If Malaysia were to make similar changes like these, the government would first have to put in place regulations for more smoking areas and stricter penalties for those breaking the law.

Show clear indications of the types of devices allowed

Another advantage of the regulations is the need to clearly indicate smoking and non-smoking areas. Both parties can visibly see if a restaurant has designated smoking areas or allows smokers just before they enter.

In Japan, they go even further with different or more specific smoking signs. Some signs say / allow vaping only, non-burning heat (HNB) devices only, or a mixture of the two.

The Japanese government has tightened these regulations so that storefronts are responsible for clearly indicating what is allowed on their premises. This change is also necessary to cope with the increase in the use of alternative smoking devices in their country. In 2019 alone, the use of HNB devices in Japan jumped to 30% while sales of combustible cigarettes fell by 43% in the past 5 years.

Image Credit: National survey on health and morbidity

If we turn our attention to Malaysia, a 2019 National Health and Morbidity Survey (NHMS) highlighted that 21% of Malaysians who smoke use traditional combustible cigarettes, while 5% (around 1 million people) have instead opted for electronic cigarettes.

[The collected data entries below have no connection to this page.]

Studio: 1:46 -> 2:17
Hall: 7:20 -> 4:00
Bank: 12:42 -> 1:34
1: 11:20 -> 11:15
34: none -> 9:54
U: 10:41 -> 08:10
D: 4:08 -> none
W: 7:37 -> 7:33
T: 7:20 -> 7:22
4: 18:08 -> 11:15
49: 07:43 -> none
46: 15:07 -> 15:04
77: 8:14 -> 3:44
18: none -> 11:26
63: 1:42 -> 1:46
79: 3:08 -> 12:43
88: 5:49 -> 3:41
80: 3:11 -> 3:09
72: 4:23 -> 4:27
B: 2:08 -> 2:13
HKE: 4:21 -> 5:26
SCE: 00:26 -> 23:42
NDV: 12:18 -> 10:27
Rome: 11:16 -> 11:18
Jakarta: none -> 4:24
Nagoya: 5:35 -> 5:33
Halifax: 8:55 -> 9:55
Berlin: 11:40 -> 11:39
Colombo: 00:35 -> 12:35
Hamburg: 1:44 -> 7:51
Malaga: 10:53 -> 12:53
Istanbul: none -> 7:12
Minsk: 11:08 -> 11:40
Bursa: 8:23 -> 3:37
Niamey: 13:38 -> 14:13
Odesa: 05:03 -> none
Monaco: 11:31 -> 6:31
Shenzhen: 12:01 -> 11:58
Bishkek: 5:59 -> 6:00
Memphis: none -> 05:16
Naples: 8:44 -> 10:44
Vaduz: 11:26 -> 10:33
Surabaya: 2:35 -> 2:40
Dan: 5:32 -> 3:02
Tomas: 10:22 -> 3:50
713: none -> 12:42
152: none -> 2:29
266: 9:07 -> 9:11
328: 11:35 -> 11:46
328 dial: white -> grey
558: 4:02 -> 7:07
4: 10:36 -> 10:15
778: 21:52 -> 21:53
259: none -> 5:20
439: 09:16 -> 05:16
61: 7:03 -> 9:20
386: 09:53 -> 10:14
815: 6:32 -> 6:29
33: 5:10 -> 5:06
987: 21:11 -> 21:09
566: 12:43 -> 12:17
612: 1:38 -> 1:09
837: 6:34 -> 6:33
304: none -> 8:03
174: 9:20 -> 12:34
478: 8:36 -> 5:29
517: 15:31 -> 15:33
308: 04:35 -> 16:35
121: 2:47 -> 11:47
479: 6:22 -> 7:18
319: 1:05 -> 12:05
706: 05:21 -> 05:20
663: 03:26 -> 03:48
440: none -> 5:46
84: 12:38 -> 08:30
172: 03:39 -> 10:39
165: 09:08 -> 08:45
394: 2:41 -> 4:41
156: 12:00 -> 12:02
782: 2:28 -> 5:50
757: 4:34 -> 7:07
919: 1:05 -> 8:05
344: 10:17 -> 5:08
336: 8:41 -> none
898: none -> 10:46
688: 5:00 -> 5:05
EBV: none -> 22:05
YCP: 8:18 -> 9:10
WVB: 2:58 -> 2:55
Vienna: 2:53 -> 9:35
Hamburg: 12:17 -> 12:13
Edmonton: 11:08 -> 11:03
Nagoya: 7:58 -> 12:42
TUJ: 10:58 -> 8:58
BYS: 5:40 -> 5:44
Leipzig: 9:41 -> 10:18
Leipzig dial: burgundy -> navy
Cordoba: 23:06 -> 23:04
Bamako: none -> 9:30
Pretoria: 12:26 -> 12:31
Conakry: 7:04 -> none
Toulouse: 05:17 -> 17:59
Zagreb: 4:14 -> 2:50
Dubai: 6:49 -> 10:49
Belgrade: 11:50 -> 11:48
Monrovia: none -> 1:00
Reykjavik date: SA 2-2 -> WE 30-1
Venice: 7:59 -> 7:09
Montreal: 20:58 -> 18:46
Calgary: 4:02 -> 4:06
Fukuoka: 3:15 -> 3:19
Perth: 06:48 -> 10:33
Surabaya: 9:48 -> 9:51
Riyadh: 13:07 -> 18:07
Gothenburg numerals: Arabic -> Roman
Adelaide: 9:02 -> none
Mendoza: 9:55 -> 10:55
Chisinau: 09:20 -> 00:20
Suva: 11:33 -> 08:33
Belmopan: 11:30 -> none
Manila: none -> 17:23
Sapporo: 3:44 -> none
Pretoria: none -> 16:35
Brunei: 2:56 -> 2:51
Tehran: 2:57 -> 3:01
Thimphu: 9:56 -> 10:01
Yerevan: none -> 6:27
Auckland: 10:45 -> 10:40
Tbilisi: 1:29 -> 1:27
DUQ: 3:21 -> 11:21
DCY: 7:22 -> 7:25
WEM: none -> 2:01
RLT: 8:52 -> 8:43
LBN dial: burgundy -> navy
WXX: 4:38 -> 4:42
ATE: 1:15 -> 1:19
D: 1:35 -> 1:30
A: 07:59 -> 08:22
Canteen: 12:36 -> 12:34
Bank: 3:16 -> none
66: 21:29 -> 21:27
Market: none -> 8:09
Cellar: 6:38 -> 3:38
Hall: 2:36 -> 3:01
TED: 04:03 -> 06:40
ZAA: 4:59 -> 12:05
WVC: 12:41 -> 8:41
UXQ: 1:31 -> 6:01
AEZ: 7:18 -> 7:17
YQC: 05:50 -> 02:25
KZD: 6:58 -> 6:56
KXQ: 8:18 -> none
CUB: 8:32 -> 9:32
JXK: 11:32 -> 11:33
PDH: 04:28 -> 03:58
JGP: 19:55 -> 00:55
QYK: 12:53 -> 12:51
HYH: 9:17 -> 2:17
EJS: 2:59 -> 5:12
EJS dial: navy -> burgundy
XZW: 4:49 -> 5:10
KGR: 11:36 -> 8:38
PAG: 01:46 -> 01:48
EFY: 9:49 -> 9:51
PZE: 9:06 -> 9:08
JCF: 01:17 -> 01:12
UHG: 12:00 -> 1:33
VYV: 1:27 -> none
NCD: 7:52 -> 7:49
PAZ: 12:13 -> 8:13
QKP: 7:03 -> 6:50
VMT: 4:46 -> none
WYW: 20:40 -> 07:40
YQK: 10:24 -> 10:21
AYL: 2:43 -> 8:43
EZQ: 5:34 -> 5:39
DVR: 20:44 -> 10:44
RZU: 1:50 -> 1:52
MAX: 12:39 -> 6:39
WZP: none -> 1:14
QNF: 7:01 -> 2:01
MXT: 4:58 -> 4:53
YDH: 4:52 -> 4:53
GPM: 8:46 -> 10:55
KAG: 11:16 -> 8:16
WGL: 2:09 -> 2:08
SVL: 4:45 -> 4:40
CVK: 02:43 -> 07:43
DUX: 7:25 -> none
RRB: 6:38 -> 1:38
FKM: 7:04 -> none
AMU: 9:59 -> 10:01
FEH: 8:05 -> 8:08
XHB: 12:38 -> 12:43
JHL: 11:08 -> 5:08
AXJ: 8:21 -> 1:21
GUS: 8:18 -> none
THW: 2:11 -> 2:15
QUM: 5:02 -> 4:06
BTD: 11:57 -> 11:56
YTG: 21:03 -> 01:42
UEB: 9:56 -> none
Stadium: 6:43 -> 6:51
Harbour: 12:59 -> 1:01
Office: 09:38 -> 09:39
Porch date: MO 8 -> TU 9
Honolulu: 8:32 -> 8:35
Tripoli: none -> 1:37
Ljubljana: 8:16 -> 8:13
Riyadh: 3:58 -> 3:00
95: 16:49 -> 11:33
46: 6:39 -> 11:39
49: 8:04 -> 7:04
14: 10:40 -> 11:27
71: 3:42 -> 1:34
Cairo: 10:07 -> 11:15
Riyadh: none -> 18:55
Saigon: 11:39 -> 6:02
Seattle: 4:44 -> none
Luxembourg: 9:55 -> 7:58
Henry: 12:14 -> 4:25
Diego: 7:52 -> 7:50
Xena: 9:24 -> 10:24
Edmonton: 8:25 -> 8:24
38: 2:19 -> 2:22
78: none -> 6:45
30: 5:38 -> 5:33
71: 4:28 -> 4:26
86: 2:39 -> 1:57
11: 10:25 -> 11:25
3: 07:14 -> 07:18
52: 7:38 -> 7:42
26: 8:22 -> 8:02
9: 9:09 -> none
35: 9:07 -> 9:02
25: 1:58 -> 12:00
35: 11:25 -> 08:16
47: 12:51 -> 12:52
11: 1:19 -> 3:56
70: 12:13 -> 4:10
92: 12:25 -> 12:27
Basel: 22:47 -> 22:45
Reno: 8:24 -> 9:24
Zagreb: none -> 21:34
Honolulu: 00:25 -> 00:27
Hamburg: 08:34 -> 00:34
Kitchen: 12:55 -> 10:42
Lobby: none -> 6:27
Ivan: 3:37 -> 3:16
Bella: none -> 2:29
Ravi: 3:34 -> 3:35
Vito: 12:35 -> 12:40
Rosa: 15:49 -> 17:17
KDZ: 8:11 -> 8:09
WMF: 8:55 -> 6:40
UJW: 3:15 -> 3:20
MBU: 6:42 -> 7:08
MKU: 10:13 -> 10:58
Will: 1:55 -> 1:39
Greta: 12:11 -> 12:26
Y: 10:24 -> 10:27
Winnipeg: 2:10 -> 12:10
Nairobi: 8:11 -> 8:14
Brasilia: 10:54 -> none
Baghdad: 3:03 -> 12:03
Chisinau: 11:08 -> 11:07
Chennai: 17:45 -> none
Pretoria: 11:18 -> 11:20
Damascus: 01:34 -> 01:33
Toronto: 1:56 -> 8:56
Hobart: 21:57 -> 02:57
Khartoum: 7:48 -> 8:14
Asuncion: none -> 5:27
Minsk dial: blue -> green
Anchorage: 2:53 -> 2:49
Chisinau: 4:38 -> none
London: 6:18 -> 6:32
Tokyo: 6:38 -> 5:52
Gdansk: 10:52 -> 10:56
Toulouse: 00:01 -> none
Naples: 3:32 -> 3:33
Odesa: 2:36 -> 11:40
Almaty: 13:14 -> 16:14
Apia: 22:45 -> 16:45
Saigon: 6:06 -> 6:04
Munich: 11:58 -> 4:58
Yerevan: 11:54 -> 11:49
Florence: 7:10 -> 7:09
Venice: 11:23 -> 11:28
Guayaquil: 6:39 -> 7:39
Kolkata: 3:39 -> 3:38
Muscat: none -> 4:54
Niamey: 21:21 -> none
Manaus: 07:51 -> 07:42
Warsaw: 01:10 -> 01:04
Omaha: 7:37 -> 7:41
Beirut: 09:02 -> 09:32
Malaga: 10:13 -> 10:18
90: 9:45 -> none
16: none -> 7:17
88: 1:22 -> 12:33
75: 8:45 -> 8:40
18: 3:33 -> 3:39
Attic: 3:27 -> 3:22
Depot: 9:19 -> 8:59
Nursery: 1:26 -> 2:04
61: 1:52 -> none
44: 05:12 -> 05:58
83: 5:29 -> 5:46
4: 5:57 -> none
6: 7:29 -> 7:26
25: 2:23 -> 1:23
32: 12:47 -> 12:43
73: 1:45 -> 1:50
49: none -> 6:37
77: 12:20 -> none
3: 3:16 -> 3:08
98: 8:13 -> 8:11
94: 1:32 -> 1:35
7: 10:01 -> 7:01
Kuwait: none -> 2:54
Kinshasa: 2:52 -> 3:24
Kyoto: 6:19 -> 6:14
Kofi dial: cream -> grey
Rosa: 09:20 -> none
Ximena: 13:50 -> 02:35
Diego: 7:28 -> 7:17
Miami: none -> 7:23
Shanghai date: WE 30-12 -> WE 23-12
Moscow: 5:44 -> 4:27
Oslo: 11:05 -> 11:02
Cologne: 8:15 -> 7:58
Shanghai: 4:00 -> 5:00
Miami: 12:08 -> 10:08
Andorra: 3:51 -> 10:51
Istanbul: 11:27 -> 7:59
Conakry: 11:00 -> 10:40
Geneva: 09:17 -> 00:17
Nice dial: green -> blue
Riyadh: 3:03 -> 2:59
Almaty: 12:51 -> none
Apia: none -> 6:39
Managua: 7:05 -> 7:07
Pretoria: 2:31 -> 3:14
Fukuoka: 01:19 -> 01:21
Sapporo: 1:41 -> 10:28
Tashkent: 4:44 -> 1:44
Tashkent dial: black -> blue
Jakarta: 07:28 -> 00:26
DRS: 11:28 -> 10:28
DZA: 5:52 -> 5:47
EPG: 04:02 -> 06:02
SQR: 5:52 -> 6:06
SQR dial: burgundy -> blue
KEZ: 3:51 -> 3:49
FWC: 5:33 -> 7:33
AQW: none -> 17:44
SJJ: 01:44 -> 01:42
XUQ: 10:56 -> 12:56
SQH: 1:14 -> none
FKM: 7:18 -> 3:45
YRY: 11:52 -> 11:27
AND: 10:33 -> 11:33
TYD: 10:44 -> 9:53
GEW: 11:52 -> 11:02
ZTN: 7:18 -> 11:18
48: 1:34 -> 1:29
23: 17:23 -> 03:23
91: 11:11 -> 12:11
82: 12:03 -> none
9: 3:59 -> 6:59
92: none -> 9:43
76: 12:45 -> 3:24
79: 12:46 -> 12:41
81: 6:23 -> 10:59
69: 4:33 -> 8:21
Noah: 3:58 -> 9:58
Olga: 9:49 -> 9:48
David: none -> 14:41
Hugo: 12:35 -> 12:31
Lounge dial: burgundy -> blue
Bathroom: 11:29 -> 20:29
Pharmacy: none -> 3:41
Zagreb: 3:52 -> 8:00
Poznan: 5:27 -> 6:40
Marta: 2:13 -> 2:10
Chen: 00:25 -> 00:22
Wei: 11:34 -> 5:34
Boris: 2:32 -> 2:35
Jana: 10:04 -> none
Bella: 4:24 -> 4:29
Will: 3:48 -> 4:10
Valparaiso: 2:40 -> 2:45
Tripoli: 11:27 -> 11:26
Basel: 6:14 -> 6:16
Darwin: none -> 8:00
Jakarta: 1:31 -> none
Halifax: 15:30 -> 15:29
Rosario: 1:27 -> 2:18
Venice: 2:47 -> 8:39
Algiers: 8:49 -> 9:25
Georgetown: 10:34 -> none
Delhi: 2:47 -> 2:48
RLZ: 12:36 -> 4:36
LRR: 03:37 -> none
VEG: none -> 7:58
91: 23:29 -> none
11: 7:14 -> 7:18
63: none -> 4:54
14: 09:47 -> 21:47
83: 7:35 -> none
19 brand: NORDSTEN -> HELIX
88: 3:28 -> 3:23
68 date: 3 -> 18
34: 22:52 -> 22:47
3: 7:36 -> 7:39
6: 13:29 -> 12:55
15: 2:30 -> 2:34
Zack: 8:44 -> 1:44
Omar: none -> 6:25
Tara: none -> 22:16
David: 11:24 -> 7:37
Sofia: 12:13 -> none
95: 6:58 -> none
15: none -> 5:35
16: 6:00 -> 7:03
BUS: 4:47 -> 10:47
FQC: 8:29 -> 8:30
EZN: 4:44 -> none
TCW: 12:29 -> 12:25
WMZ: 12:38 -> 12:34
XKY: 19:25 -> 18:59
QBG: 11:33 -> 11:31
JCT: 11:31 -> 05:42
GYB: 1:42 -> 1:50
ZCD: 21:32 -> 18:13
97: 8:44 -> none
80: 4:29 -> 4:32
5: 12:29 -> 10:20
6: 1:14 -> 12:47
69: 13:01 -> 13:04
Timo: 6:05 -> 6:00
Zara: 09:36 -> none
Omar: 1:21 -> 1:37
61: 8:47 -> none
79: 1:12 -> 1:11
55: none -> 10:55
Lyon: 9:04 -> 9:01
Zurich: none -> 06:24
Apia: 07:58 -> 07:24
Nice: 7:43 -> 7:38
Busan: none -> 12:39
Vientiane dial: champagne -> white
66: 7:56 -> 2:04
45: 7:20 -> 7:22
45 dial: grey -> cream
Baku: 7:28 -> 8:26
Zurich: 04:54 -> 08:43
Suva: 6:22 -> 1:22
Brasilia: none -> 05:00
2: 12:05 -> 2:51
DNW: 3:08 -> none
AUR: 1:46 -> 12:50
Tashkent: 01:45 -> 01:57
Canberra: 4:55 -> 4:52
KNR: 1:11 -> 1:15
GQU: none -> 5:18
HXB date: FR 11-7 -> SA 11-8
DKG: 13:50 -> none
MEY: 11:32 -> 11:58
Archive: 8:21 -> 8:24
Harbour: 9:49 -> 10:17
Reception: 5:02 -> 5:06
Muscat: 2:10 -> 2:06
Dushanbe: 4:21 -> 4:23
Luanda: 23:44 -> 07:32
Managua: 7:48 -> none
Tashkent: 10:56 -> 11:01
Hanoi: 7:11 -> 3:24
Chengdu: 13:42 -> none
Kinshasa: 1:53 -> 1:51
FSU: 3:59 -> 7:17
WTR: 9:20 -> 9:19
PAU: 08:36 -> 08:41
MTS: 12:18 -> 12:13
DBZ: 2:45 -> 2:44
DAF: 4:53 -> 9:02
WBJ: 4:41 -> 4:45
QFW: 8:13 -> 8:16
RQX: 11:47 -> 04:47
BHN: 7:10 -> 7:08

With so many people now using alternatives to tobacco, the government should also put in place appropriate regulations for these users, as they work differently compared to combustible cigarettes.

New regulations to act as the first step in the fight against smoking

In the second half of 2020, the Japanese government conducted a new health survey and found that the smoking rate among men had fell to 28.8% which represents a reduction of 2.3% compared to the survey they conducted in 2016. Combined with the rise of HNBs in Japan as well as the pandemic and the ban on smoking indoors, many have either given up on this habit or switched to less harmful alternatives.

Locally, if regulations like the above were to take place, such as the addition of smoking areas in shopping malls similar to KLIA or the potential establishment of separate regulations for combustible cigarettes and HNB, Malaysia could also see his number of cigarette smokers decrease.

A smoking area with a view of KLIA2 / Image credit: KLIA2

If the government was serious in its vision of making Malaysia a smoke-free nation by 2045, strict and specific regulations must be put in place. By enforcing more targeted laws, these can help change the habits of Malaysian smokers for the better.